Segment Start: Data

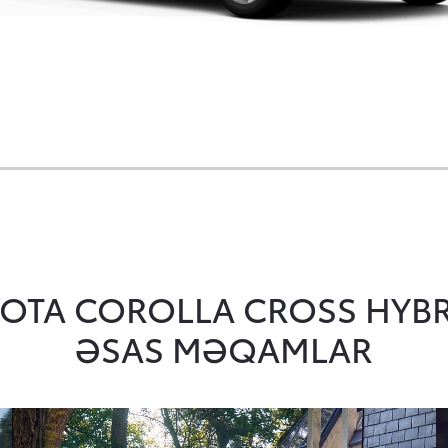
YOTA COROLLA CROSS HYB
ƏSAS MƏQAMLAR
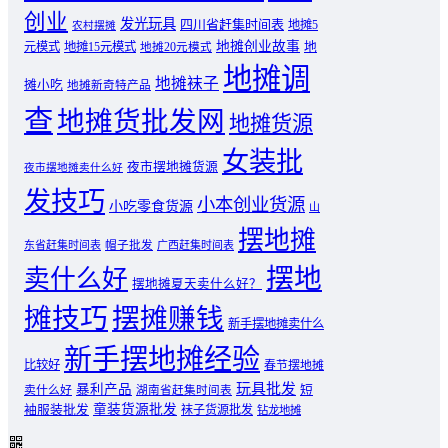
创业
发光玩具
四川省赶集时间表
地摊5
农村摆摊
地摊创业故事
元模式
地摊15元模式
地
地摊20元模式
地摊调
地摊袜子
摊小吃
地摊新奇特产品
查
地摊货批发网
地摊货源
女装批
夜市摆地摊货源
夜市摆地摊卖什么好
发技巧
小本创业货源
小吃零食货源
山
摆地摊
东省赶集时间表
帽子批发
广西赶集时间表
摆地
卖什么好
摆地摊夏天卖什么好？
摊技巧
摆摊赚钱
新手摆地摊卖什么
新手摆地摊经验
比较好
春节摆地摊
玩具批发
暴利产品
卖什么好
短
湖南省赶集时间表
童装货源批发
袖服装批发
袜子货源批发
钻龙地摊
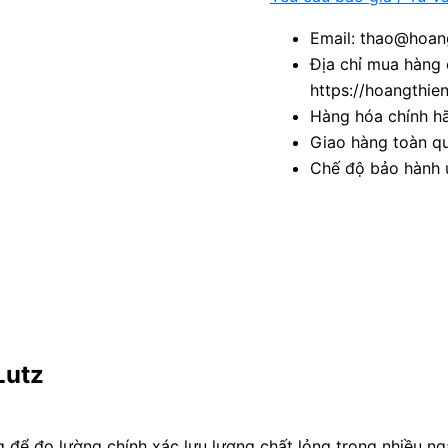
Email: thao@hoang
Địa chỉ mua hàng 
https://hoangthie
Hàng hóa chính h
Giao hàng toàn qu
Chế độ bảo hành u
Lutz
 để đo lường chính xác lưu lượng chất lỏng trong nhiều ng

Segment End: Data
Segment Start: Data

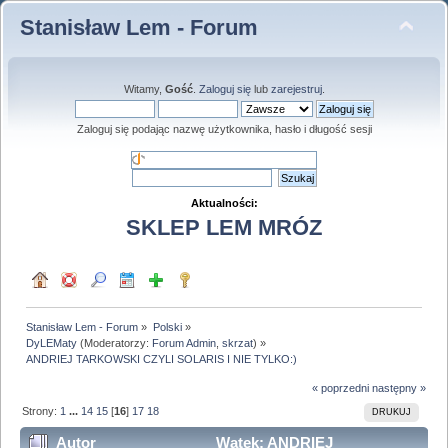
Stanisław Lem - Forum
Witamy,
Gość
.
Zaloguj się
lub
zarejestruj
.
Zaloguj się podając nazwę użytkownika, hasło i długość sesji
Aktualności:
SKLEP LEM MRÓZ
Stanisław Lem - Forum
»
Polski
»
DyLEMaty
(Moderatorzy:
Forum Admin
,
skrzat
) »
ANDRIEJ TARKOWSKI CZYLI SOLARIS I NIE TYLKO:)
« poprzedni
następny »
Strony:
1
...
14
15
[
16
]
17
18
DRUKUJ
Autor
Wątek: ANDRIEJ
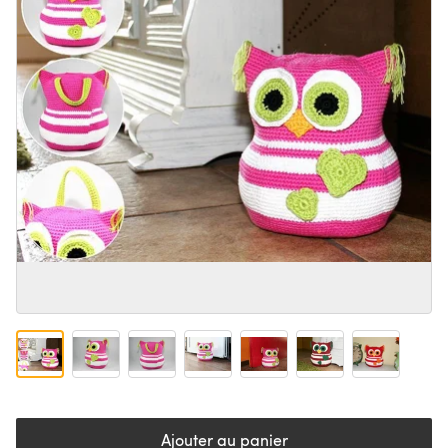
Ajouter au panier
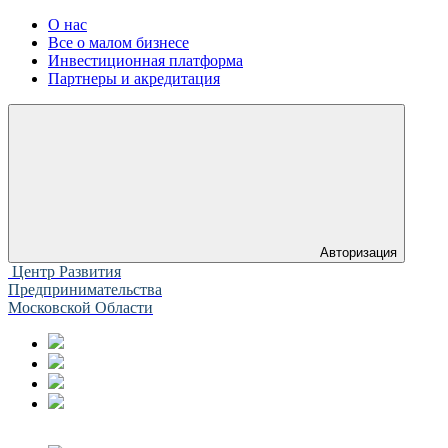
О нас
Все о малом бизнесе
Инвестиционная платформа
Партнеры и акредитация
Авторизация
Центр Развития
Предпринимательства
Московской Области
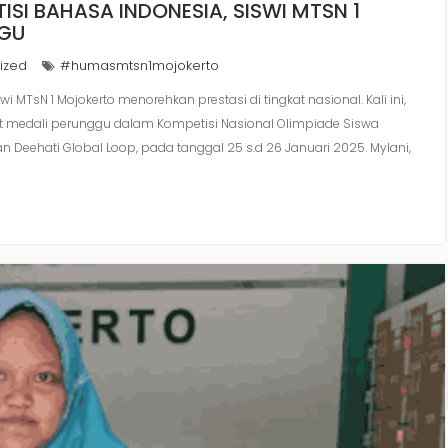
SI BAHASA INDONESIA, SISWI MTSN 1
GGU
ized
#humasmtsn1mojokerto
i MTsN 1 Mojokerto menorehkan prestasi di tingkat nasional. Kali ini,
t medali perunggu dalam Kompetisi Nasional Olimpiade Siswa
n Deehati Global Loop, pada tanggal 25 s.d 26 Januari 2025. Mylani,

Segment End: Data
Segment Start: Data

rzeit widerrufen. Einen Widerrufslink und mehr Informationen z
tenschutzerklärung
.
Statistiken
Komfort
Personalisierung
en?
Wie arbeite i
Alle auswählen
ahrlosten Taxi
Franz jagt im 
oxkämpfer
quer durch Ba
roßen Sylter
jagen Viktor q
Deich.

Segment End: Data

The problem ->
Could you return the lines in the entries above that contain "ANDRIEJ"?

Response ->
ANDRIEJ TARKOWSKI CZYLI SOLARIS I NIE TYLKO:)
Wątek: ANDRIEJ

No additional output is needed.